I found this solution:
position: absolute;
width: 200px;
left: 50%;
margin-left: -100px;
but I don't like it because you need to edit it manually for each element's width - I would like something that works globally.
(For example, when I work in Adobe After Effects, I can set a position for an object and then set specific anchor point of that object that will be put to that position.

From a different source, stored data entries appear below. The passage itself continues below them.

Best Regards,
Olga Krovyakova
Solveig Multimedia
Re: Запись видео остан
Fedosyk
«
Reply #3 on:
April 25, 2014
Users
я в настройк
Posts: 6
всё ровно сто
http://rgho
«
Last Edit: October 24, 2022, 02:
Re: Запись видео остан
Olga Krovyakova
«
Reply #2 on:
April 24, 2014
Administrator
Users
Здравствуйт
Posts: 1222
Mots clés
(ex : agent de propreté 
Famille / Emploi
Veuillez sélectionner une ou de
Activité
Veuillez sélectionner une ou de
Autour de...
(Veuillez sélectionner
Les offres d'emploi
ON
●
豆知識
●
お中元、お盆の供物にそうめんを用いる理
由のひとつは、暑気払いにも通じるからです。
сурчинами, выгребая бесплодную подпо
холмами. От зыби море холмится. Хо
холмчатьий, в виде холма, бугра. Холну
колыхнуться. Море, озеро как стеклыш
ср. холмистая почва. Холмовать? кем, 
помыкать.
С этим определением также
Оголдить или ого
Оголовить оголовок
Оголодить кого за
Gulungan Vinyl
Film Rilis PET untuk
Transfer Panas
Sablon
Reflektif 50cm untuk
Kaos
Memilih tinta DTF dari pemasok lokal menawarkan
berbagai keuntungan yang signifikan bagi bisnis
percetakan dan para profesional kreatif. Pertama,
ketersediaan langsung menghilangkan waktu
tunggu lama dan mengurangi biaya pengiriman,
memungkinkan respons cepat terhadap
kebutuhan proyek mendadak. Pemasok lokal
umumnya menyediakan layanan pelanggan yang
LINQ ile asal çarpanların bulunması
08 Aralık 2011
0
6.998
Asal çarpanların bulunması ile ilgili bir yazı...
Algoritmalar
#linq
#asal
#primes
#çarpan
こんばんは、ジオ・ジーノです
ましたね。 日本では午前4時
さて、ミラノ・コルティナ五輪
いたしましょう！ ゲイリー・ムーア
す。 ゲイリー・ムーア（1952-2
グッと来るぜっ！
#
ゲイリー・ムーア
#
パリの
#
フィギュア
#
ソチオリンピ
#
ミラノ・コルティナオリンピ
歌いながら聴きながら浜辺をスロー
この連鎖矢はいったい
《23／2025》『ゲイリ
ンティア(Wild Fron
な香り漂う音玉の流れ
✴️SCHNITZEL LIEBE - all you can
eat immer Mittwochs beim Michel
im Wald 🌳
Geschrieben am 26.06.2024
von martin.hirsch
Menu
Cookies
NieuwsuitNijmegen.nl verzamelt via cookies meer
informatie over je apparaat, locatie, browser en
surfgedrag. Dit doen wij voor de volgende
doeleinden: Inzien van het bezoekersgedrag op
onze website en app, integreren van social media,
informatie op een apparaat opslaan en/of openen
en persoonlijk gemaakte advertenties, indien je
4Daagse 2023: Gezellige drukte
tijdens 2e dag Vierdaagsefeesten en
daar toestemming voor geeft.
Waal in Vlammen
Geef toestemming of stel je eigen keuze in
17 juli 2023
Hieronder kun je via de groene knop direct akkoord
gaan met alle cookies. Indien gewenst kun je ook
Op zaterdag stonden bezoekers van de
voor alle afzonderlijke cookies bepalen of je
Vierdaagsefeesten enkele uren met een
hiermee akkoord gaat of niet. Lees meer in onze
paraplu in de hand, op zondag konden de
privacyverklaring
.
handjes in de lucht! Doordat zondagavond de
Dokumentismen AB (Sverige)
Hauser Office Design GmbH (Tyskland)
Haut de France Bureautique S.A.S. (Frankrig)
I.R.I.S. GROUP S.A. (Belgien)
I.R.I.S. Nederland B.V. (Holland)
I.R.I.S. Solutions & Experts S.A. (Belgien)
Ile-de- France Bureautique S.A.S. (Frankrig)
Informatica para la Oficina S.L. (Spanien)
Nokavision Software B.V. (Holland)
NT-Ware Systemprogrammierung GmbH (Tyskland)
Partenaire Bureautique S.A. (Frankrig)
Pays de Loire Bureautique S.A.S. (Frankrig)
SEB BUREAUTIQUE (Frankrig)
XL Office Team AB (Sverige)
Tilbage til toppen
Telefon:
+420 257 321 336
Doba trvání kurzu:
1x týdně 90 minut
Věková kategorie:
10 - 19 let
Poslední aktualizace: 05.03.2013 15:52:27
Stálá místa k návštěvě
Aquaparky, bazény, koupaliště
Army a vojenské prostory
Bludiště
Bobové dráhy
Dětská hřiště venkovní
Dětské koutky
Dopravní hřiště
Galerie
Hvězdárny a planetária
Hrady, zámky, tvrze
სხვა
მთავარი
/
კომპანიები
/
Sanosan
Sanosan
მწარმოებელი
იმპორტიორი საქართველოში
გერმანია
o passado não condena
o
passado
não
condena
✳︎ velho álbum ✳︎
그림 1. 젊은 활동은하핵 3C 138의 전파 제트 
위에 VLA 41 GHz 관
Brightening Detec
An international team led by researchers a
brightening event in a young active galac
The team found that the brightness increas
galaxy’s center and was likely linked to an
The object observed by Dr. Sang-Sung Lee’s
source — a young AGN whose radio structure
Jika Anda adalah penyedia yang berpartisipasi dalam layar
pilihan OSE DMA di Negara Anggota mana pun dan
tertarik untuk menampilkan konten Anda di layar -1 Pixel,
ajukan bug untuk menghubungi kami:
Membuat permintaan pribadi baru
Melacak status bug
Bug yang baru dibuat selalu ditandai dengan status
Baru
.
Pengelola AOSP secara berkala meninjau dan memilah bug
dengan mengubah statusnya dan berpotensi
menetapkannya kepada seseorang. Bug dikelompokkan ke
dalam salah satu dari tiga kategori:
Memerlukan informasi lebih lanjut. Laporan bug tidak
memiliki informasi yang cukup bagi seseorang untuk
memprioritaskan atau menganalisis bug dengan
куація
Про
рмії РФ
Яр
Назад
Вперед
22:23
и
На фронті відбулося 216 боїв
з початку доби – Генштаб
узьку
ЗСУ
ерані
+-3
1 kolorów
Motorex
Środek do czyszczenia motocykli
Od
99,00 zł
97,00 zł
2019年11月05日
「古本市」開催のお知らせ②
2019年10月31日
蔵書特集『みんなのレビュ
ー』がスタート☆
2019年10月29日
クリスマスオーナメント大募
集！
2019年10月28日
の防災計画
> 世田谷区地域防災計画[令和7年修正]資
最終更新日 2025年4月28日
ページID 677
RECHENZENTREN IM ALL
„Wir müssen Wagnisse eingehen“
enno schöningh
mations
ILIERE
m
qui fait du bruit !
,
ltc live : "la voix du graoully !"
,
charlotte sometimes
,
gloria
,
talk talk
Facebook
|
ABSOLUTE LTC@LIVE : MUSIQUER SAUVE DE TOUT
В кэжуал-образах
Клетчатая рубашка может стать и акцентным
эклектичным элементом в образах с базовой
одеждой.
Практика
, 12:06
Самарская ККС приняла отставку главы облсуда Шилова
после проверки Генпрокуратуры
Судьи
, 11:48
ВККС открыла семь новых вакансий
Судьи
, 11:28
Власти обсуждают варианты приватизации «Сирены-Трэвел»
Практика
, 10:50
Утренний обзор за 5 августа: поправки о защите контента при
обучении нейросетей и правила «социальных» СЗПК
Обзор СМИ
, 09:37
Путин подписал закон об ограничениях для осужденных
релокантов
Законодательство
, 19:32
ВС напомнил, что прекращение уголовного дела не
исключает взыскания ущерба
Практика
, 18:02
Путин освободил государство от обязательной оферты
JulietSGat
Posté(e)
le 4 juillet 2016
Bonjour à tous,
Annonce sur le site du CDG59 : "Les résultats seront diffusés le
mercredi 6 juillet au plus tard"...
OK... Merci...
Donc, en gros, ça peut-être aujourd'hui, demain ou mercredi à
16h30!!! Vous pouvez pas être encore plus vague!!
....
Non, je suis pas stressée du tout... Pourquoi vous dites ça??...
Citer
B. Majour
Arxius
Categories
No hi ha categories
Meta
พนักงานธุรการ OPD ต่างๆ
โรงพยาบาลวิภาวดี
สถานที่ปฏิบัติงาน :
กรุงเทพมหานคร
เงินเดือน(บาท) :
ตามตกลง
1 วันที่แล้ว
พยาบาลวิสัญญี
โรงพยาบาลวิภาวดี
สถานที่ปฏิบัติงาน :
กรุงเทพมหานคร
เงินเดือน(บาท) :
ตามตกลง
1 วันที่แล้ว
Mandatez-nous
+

If the canvas is 1280px
wide, you position an object to 640px
and you choose the center of the object to be your anchor point, then the whole object will be centered within the 1280px
wide canvas.)
I would imagine something like this in CSS:
position: absolute;
left: 50%;
horizontal-anchor: center;
Similarly, horizontal-anchor: right
would position the element by its right side, so the whole content would be to the left from the point of its parent's 50%
width.
And, the same would apply for vertical-anchor
, you get it.
So, is something like this possible using only CSS (no scripting)?
Thanks!
If the element must be absolutely positioned (so, margin: 0 auto;
is of no use for centering), and scripting is out of the question, you could achieve this with CSS3 transforms.
.centered-block {
width: 100px;
left: 50%;
-webkit-transform: translate(-50%, 0);
position: absolute;
}
See this fiddle for some examples. The important parts: left: 50%;
pushes block halfway across its parent (so its left side is on the 50% mark, as you mentioned). transform: translate(-50%, 0);
pulls the block half it's own width back along the x-axis (ie. to the left), which will place it right in the center of the parent.
Note that this is unlikely to be cross-browser compatible, and will still require a fall back of some sort for old browsers.